--- EXERCISE ---
Word for word, the data below must be repeated in full; no picture is to be included.

*** Opening GIVEN DATA ***

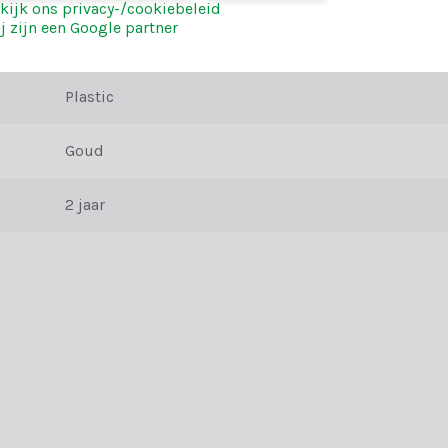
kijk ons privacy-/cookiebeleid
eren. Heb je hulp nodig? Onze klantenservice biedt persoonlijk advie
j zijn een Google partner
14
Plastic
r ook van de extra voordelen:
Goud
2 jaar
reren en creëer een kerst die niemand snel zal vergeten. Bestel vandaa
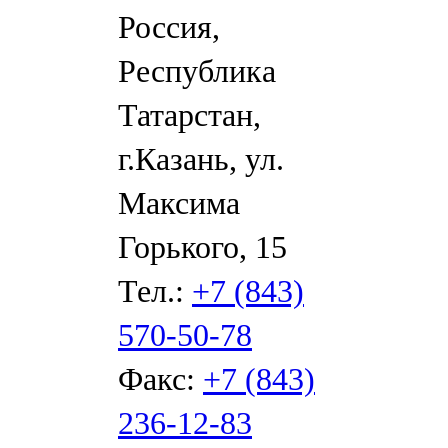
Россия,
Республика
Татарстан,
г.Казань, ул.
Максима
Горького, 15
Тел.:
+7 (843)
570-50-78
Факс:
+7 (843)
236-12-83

*** Closing GIVEN DATA ***

--- TASK RESULT ---
kijk ons privacy-/cookiebeleid
eren. Heb je hulp nodig? Onze klantenservice biedt persoonlijk advie
j zijn een Google partner
14
Plastic
r ook van de extra voordelen:
Goud
2 jaar
reren en creëer een kerst die niemand snel zal vergeten. Bestel vandaa
Россия,
Республика
Татарстан,
г.Казань, ул.
Максима
Горького, 15
Тел.:
+7 (843)
570-50-78
Факс:
+7 (843)
236-12-83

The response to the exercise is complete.